53Alcoa Australia Retirement Plan Pty Ltd v Thompson supra involved the construction of a provision substantially similar to that construed in Manglicmot supra. R D Nicholson J reached a contrary conclusion to that reached by Giles JA and after dealing with the authorities made the following remarks: 116 FCR 139 at [66]-[67]:
"In White at 673-676 the court considered a number of cases dealing with the requirement that the work there involved ('a job') be one for which the member was 'reasonably qualified by education'. A number of the cases there referred to illustrate that the words 'any occupation or work' are limited by the words 'for which the Member is reasonably suited by education, training or experience'. The same point is made in MacGillivray, Insurance Law (9th ed 1997), p 711 par [25-46] where it is stated that such clauses 'must receive a reasonable construction in relation to their object'. It is stated further at p 712, par [25-48] that they must therefore be construed in the context of the actual business of the assurer. Here the applicant worked as a maintenance foreman. If the approach followed by the Full Court in Beverley were followed, the occupation or work for which he is reasonably so suited would arguably be a person wholly engaged in full-time maintenance foreman duties.
When the definition is applied in this way it is seen that the characterisation of the occupation or work for which the member is so reasonably suited is itself determinative of whether or not the occupation is of a full-time or part-time character. To hold that the words referred to a full-time occupation is not necessarily to imply the words 'full-time' into the definition. Rather, it is to state the effect of the application of the words as they appear in the context of the factual circumstances relating to the assured."

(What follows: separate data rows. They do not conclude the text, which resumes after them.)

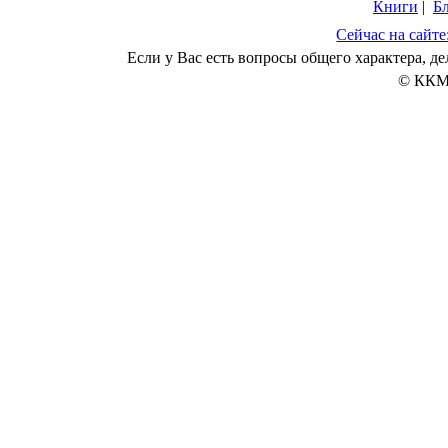
Книги
|
Б
Сейчас на сайте
Если у Вас есть вопросы общего характера, 
© ККМ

However, his Honour described authority on this point as inconclusive and was not prepared to allow the appeal on the ground that the Trustee had misconstrued the Trust Deed.
54With respect to his Honour, construction of the provision must look to the words used, having regard to the context, purpose and object of the contract. For the reasons I have given, I would reach a contrary conclusion. Further, to the extent that a reasonable construction is required, there does not seem to me to be anything unreasonable in construing the contract as providing that a person who is capable of undertaking regular part-time work is not totally and permanently disabled.
55In the result, I would allow the appeal. Having regard to the terms on which leave to appeal was granted, the appellants should pay the respondent's costs of the application for leave to appeal and the appeal and the costs orders made below should not be disturbed.